Artelia initially said re-tendering job to overcome £2m budget deficit was not the solution – before performing a ‘volte-face’
The Grenfell Tower refurbishment project would fail unless a fundamental review of its scope was carried out, a consultant working for the client warned at an early stage.
Cost consultant Artelia said re-procuring the main contractor in a bid to overcome a £2m budget shortfall was not the right solution because replacing Leadbitter would “incur additional time and expense” and there was no guarantee another contractor would be better.
Instead Artelia argued that a far more fundamental reappraisal of what was achievable for the money the client was prepared to spend was necessary, the inquiry heard on Monday.
In a status report on 23 April 2013, Artelia told Kensington & Chelsea Tenant Management Organisation (TMO): “Unless the project, in its current guise, is stopped and a review embarked upon to redefine the scope, programme and cost, it will fail.”
But a month after that report Artelia wrote a new recommendation promoting the idea of re-procuring the work.
Paul Dunkerton, the first of the TMO witnesses to give evidence to the inquiry into the events leading up to the deaths of 72 people in June 2017, agreed with inquiry barrister Andrew Kinnier QC on Monday that this was a “volte-face”.
It happened after a meeting where the TMO explained to Artelia that its priorities had changed, with “value for money [not programme] now the primary driver for the project”.
The inquiry was shown an internal Artelia email describing the TMO’s project lead, Peter Maddison, being overruled by Laura Johnson, the council’s director of housing and therefore the project’s funder.

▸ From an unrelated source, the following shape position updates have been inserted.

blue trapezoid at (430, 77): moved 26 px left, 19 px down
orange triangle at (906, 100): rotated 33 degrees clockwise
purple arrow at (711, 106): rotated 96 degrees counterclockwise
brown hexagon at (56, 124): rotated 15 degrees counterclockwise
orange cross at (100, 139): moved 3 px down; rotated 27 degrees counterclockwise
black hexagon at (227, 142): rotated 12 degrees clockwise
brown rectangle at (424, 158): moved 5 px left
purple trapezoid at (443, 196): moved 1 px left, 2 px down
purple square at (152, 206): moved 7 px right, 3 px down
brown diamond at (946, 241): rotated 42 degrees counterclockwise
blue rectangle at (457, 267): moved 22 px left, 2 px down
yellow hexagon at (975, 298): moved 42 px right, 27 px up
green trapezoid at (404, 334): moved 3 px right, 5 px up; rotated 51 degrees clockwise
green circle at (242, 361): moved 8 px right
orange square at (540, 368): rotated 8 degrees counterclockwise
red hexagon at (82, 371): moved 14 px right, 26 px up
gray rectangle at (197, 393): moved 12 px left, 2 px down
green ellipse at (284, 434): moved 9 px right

She was already engaged in a confrontation with Leadbitter over cost issues on the Kensington Academy and Leisure Centre (KALC), a related project next to Grenfell Tower, the inquiry has heard.

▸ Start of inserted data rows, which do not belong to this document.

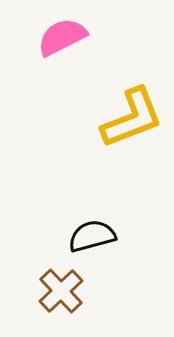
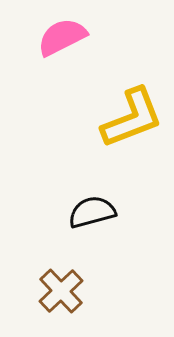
black semicircle: moved 24 px up
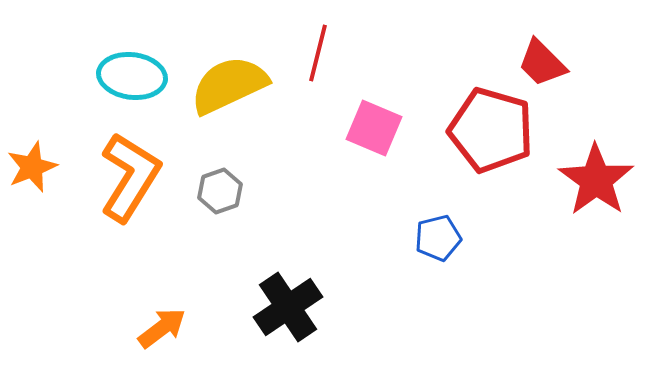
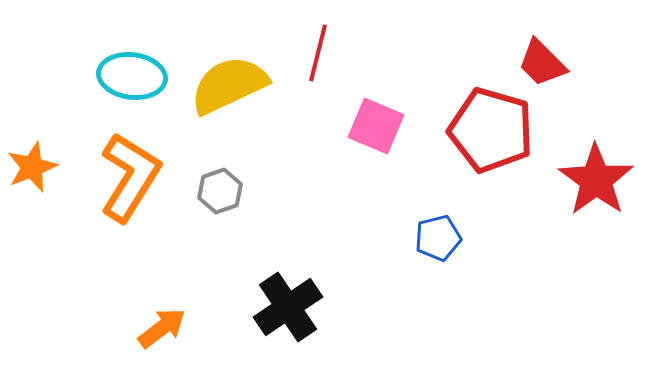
pink square: moved 2 px right, 2 px up
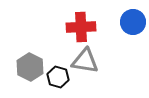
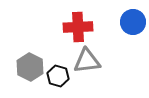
red cross: moved 3 px left
gray triangle: moved 2 px right; rotated 16 degrees counterclockwise
black hexagon: moved 1 px up
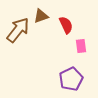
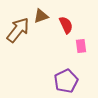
purple pentagon: moved 5 px left, 2 px down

Leadbitter was originally to be the contractor on both projects but had priced the Grenfell Tower work at more than £10m which was well above Artelia’s estimate – which itself was higher than the TMO’s budget of £8m – triggering a value engineering process.
The inquiry was shown an email from Alun Dawson of Artelia – previously known as Appleyards – in which he asked architect Bruce Sounes of Studio E to help address this deficit urgently.
“Can you come back to us with a radical re-think of the scope/spec (whilst still meeting the original brief) by early part of next week to deliver it within budget,” he wrote on 26 February 2013.
Sounes replied the same morning: “It is not really possible to undertake a radical re-think without sight of the figures, a discussion with the client, and the involvement with the services engineer who is not copied into your email. Is the M&E not under review as well?”
The exchange came a month after Sounes had written to the TMO’s Dunkerton, a project manager who said he had a mainly administrative role, pointing out that because of delays in novating Studio E to the contractor – which would have released its outstanding fee – the practice had continued working on it, staffing it with two people full-time.
The inquiry continues.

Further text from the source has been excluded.